WHAT TO DO
Determine how many lines in this listing contain the word "sống" and report that number by itself.

INPUT DATA
────────

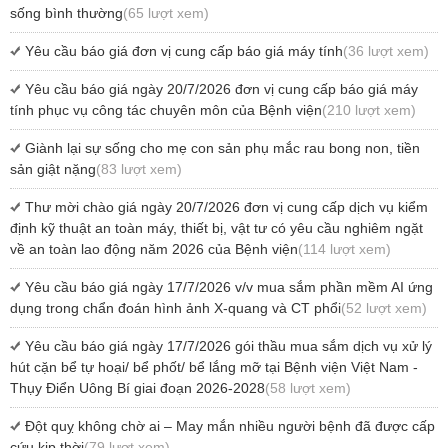
sống bình thường
(65 lượt xem)
Yêu cầu báo giá đơn vị cung cấp báo giá máy tính
(36 lượt xem)
Yêu cầu báo giá ngày 20/7/2026 đơn vị cung cấp báo giá máy
tính phục vụ công tác chuyên môn của Bệnh viện
(210 lượt xem)
Giành lại sự sống cho mẹ con sản phụ mắc rau bong non, tiền
sản giật nặng
(83 lượt xem)
Thư mời chào giá ngày 20/7/2026 đơn vị cung cấp dịch vụ kiểm
định kỹ thuật an toàn máy, thiết bị, vật tư có yêu cầu nghiêm ngặt
về an toàn lao động năm 2026 của Bệnh viện
(114 lượt xem)
Yêu cầu báo giá ngày 17/7/2026 v/v mua sắm phần mềm AI ứng
dụng trong chẩn đoán hình ảnh X-quang và CT phổi
(52 lượt xem)
Yêu cầu báo giá ngày 17/7/2026 gói thầu mua sắm dịch vụ xử lý
hút cặn bể tự hoại/ bể phốt/ bể lắng mỡ tại Bệnh viện Việt Nam -
Thụy Điển Uông Bí giai đoạn 2026-2028
(58 lượt xem)
Đột quỵ không chờ ai – May mắn nhiều người bệnh đã được cấp
cứu kịp thời
(79 lượt xem)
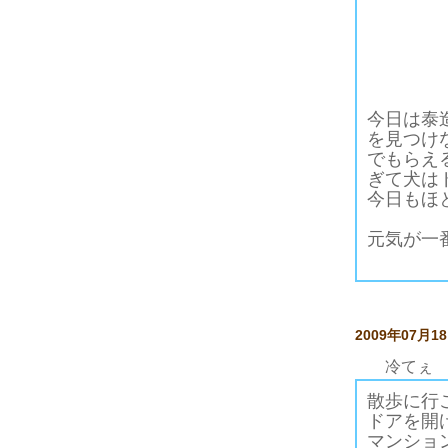
今日は泰
を見つけ
でもらえ
ぎて犬は
今日もほ
元気が一
2009年07月1
冷てぇ
散歩に行
ドアを開
マンショ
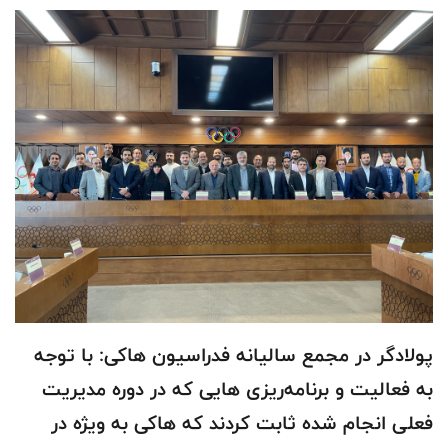
پولادگر در مجمع سالیانه فدراسیون هاکی: با توجه
به فعالیت و برنامه‌ریزی هایی که در دوره مدیریت
فعلی انجام شده ثابت کردند که هاکی به ویژه در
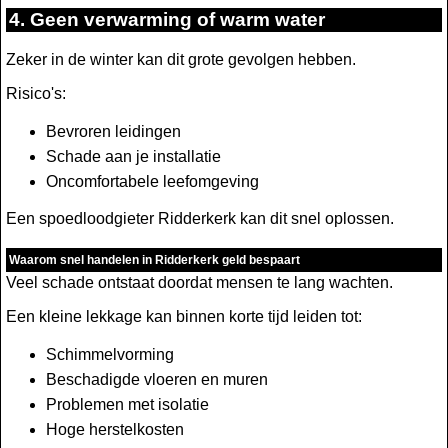
4. Geen verwarming of warm water
Zeker in de winter kan dit grote gevolgen hebben.
Risico's:
Bevroren leidingen
Schade aan je installatie
Oncomfortabele leefomgeving
Een spoedloodgieter Ridderkerk kan dit snel oplossen.
Waarom snel handelen in Ridderkerk geld bespaart
Veel schade ontstaat doordat mensen te lang wachten.
Een kleine lekkage kan binnen korte tijd leiden tot:
Schimmelvorming
Beschadigde vloeren en muren
Problemen met isolatie
Hoge herstelkosten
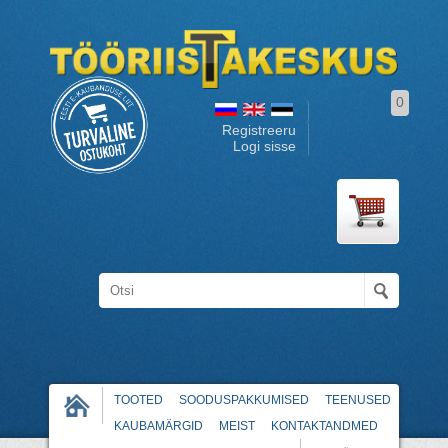
0
Registreeru
Logi sisse
TOOTED
SOODUSPAKKUMISED
TEENUSED
KAUBAMÄRGID
MEIST
KONTAKTANDMED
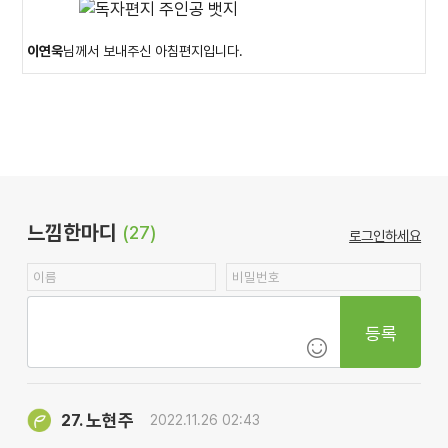
이연욱
님께서 보내주신 아침편지입니다.
느낌한마디
(27)
로그인하세요
등록
노현주
27.
2022.11.26 02:43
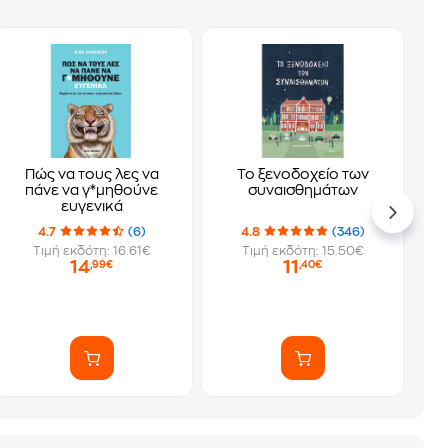
Πώς να τους λες να
Το ξενοδοχείο των
πάνε να γ*μηθούνε
συναισθημάτων
ευγενικά
4.7
(6)
4.8
(346)
Τιμή εκδότη: 16.61€
Τιμή εκδότη: 15.50€
14
11
,99€
,40€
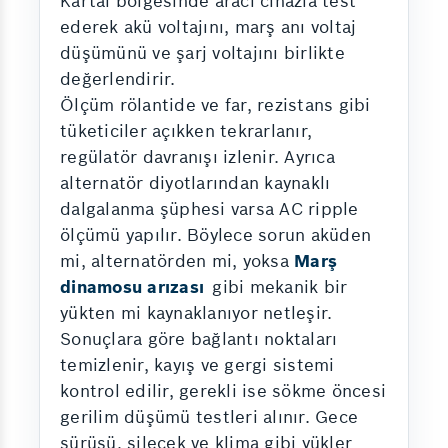
Kartal bölgesinde aracı cihazla test
ederek akü voltajını, marş anı voltaj
düşümünü ve şarj voltajını birlikte
değerlendirir.
Ölçüm rölantide ve far, rezistans gibi
tüketiciler açıkken tekrarlanır,
regülatör davranışı izlenir. Ayrıca
alternatör diyotlarından kaynaklı
dalgalanma şüphesi varsa AC ripple
ölçümü yapılır. Böylece sorun aküden
mi, alternatörden mi, yoksa
Marş
dinamosu arızası
gibi mekanik bir
yükten mi kaynaklanıyor netleşir.
Sonuçlara göre bağlantı noktaları
temizlenir, kayış ve gergi sistemi
kontrol edilir, gerekli ise sökme öncesi
gerilim düşümü testleri alınır. Gece
sürüşü, silecek ve klima gibi yükler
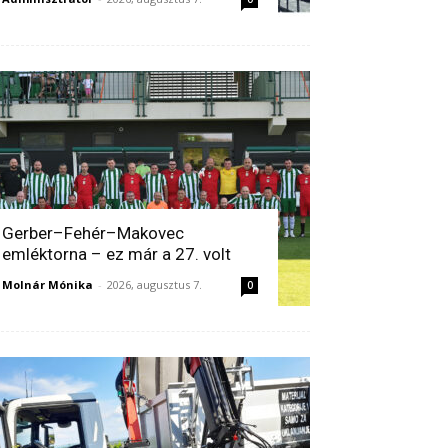
Gerber–Fehér–Makovec
emléktorna – ez már a 27. volt
Molnár Mónika
-
2026, augusztus 7.
0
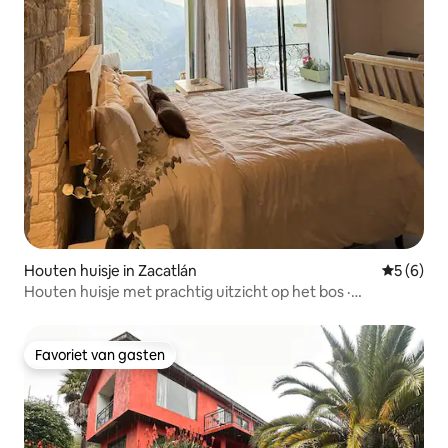
Houten huisje in Zacatlán
Gemiddeld
5 (6)
Houten huisje met prachtig uitzicht op het bos ·
Privéjacuzzi
Favoriet van gasten
Favoriet van gasten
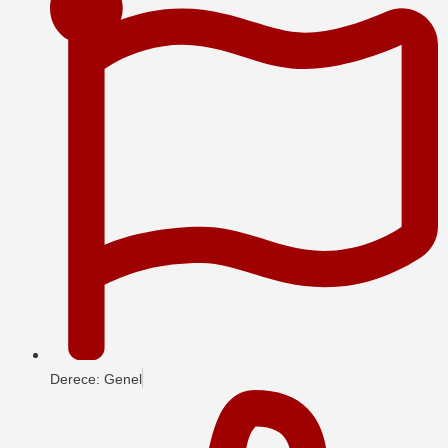
Derece: Genel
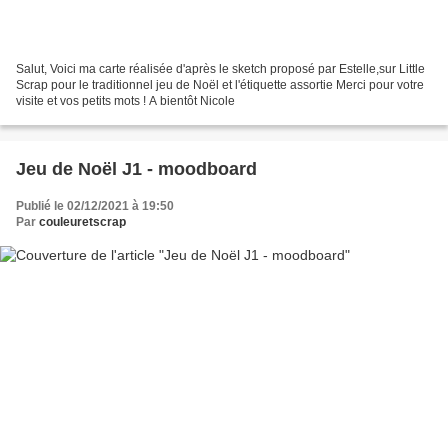
Salut, Voici ma carte réalisée d'après le sketch proposé par Estelle,sur Little
Scrap pour le traditionnel jeu de Noël et l'étiquette assortie Merci pour votre
visite et vos petits mots ! A bientôt Nicole
Jeu de Noël J1 - moodboard
Publié le 02/12/2021 à 19:50
Par
couleuretscrap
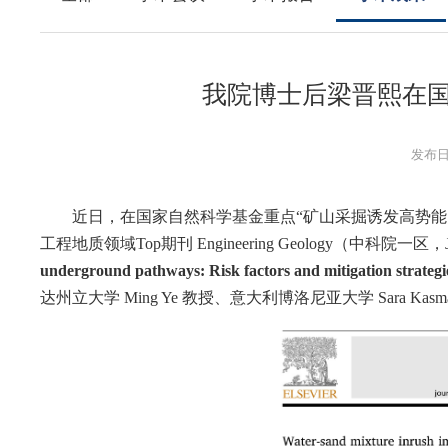
我院博士后梁晋熙在国际期刊 
发布日期
近日，在国家自然科学基金重点
“矿山采掘诱发高势
工程地质领域
Top
期刊
Engineering Geology
（中科院一区，
underground pathways: Risk factors and mitigation strategi
达州立大学
Ming Ye
教授、意大利博洛尼亚大学
Sara Kasm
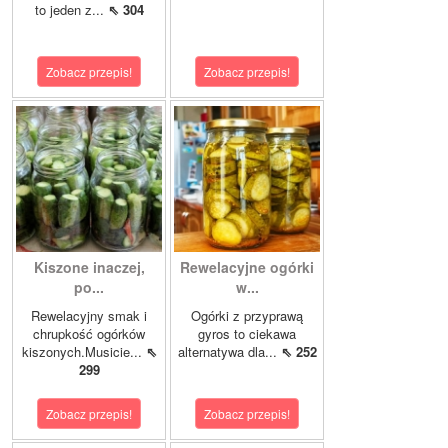
to jeden z...
⇖ 304
Zobacz przepis!
Zobacz przepis!
Kiszone inaczej,
Rewelacyjne ogórki
po...
w...
Rewelacyjny smak i
Ogórki z przyprawą
chrupkość ogórków
gyros to ciekawa
kiszonych.Musicie...
⇖
alternatywa dla...
⇖ 252
299
Zobacz przepis!
Zobacz przepis!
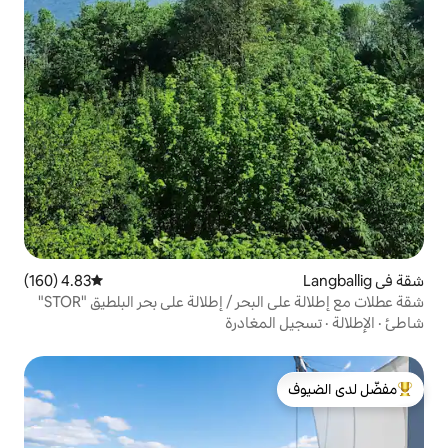
4.83 (160)
متوسط التقييم 4.83 من 5، 160 مراجعات
ر / إطلالة على بحر البلطيق "STOR"
مغادرة
لدى الضيوف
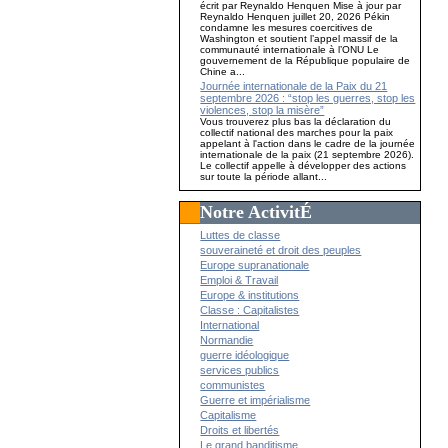
écrit par Reynaldo Henquen Mise à jour par
Reynaldo Henquen juillet 20, 2026 Pékin
condamne les mesures coercitives de
Washington et soutient l’appel massif de la
communauté internationale à l’ONU Le
gouvernement de la République populaire de
Chine a...
Journée internationale de la Paix du 21
septembre 2026 : “stop les guerres, stop les
violences, stop la misère”
Vous trouverez plus bas la déclaration du
collectif national des marches pour la paix
appelant à l'action dans le cadre de la journée
internationale de la paix (21 septembre 2026).
Le collectif appelle à développer des actions
sur toute la période allant...
Notre ActivitÉ
Luttes de classe
souveraineté et droit des peuples
Europe supranationale
Emploi & Travail
Europe & institutions
Classe : Capitalistes
International
Normandie
guerre idéologique
services publics
communistes
Guerre et impérialisme
Capitalisme
Droits et libertés
Le grand banditisme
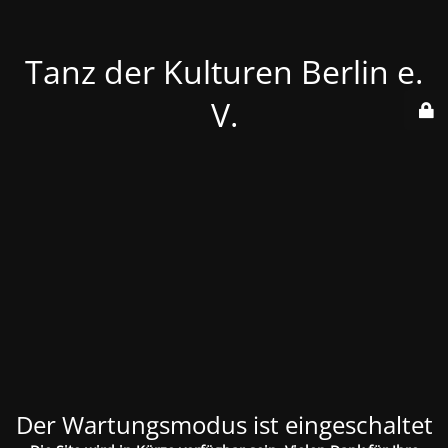
Tanz der Kulturen Berlin e.
V.
Der Wartungsmodus ist eingeschaltet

────────

SOLUTION BELOW
2